2) Ya da geri adım atacak… İzleme Heyeti’nin kurulması zamana bırakılmış gibi yapılacak. Tam bir kukla olduğunu bir kere daha göstermiş olacak.
Nedense bugünkü siyasetçileri izleyince, aklıma herkesin bildiği bir baba-çocuk hikâyesi geliyor. Hani vezir olduktan sonra, “Senden adam olmaz” diyen babasını ayağına kadar çağıran evlâdına babasının söyledikleri… “Ben sana vezir olamazsın demedim; adam olamazsın dedim.”

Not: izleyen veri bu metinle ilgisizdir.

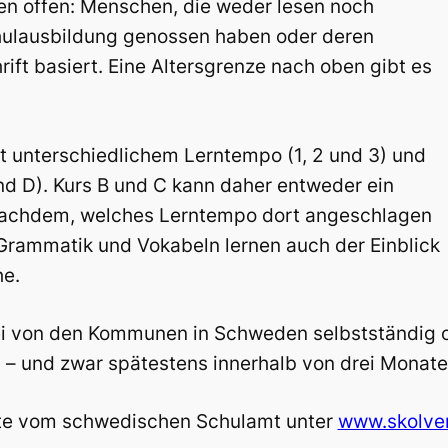
len offen: Menschen, die weder lesen noch
chulausbildung genossen haben oder deren
ift basiert. Eine Altersgrenze nach oben gibt es
it unterschiedlichem Lerntempo (1, 2 und 3) und
und D). Kurs B und C kann daher entweder ein
 nachdem, welches Lerntempo dort angeschlagen
Grammatik und Vokabeln lernen auch der Einblick
he.
i von den Kommunen in Schweden selbstständig o
n – und zwar spätestens innerhalb von drei Monate
ite vom schwedischen Schulamt unter
www.skolver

Kimisine göre, vezir olmak, adam olmaktan önemli. Kimisi için ise, adam olmak, her şeyin üzerinde geliyor.
Sakın kimse üzerine alınmasın. Bin yıllık bir hikâyeyi hatırlattım.
TSK ve siyaset
Neyi inşa etmişsek, yıkıyoruz. 17-25 Aralık 2013 yolsuzluk operasyonundan sonra, devletin zirvesi feleğini şaşırdı.
Avrupa Birliği’nden de takdir alan hukuki düzenlemeler yerle bir edildi. Tutuklu sayısı düşsün diye gayret sarf ediliyordu; şimdi kim muhalefet ederse ya gözaltına alınıyor ya da tutuklanıp cezaevine gönderiliyor.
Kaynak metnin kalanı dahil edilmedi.